Degrowth for the planet
So the fact that degrowth would mean a decrease in GDP is not an issue in itself. In fact given the precarious nature of the climate crisis this is actually a necessity. We cannot afford business as usual, if we fail to reappraise our approach to growth then all the renewable energy gains are for nothing. Because even with genuine progress on renewables, with wind and solar now generating over 40% of UK electricity, the full picture of what the UK actually consumes tells a different story. Including everything embedded in the goods we import, our real carbon footprint has fallen just 20% since 1990: from around 925 million tonnes of CO2 equivalent in 1990 to 740 million tonnes in 2022. We haven't decarbonised. We've outsourced.

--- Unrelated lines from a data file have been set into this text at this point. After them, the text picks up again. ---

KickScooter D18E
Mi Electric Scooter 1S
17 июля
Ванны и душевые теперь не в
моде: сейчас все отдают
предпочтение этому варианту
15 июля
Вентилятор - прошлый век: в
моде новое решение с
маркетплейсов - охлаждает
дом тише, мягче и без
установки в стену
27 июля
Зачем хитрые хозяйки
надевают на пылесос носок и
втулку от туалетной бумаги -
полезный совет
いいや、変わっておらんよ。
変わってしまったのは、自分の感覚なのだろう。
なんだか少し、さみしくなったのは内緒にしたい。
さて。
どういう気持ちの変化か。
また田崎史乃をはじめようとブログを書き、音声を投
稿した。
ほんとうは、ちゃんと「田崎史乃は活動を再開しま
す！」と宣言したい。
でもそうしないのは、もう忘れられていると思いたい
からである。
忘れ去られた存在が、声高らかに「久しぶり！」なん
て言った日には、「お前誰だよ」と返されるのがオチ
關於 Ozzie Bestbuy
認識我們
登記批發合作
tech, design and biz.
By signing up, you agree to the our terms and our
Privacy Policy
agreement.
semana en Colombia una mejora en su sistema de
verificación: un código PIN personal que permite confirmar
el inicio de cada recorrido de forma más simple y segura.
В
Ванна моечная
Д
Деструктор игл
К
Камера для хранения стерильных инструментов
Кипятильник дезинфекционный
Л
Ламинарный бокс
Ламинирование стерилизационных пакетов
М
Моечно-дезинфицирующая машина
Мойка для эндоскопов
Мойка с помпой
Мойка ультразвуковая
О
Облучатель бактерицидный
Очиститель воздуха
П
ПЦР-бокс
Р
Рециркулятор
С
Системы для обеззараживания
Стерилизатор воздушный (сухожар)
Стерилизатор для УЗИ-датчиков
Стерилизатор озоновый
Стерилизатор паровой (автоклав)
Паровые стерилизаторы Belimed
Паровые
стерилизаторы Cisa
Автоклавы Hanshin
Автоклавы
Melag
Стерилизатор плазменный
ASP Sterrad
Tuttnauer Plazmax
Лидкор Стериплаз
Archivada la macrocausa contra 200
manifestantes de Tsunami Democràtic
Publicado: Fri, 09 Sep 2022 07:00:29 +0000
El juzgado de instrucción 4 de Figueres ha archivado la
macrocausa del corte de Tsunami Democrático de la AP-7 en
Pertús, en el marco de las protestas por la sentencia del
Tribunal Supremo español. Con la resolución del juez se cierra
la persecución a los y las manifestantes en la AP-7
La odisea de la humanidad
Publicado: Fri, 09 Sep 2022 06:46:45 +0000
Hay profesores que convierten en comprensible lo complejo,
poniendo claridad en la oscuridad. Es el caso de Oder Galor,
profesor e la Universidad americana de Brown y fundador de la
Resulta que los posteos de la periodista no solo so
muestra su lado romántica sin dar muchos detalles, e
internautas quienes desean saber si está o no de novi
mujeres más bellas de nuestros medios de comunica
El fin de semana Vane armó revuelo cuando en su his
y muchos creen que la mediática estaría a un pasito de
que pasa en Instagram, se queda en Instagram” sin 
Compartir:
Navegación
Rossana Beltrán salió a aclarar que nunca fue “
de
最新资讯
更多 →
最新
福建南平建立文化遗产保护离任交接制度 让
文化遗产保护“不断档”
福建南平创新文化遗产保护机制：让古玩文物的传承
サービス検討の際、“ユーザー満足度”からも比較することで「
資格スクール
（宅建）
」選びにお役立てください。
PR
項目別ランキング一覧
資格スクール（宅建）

From 1990 to 2022 is 32 years. At a 20% reduction every 32 years, we reach net zero sometime around 2150. The climate scientists would like a word.
The drive for renewables is real. The drive for growth is faster.. We cannot get to net zero in any sort of realistic timeframe while continuing to grow the economy, its basic maths at this point. So yes, degrowth unapologetically does mean a smaller economy. But crucially a smaller economy focused on providing for people and the planet, not just the wealthy.
Degrowth policies
A degrowth based economy could provide much better living standards for the vast majority of people with several highly popular policies, some of which have already been trialled including:
A 4 day week which trials in several countries have shown improves wellbeing, maintains or increases productivity, reduces carbon emissions from commuting, and redistributes time more fairly. Less time at work means more time for the things GDP doesn't measure but that actually constitute a life.
Universal basic services with housing, transport, healthcare, education, digital access available to everyone as a right, outside the market entirely. This decouples wellbeing from consumption in a direct and practical way.
More community and collectively managed resources such as local food production, common land, community energy projects, social housing etc all putting less strain on the environment and allowing more space for nature.
Wealth redistribution. Not because of abstract fairness, though fairness matters, but because overconsumption is concentrated. The wealthiest 10% globally are responsible for roughly half of all consumption emissions. Progressive wealth taxes and other measures to reduce that inequality are necessary to reduce that excess consumption.
Breaking free
Essentially at the heart of degrowth is a rejection of the neoliberal ideal of free markets as the ultimate arbiter of good and bad. GDP growth is simply the metric du jour for that ideology, a way of constantly reinforcing the markets control over every aspect of our lives. That, ultimately is what degrowth challenges, and that is why it is so determinedly attacked by those who benefit from the current system. It’s also why it can feel challenging to many ordinary people who have fully bought in to the consumerist system we’ve been placed into. A lot of people see shopping for unnecessary consumer goods as a major part of their life and don’t want that challenged so these can be difficult conversations to have, but all the problems we’ve discussed - from the shit in our rivers to the climate crisis, to the cost of living crisis, are all linked to the same economic system which pushes you towards that consumption obsessed approach to life. We have to break free of that obsession in order to have any chance of long term sustainable human societies. We cannot continue to rely on infinite growth on a finite planet. That’s just nuts.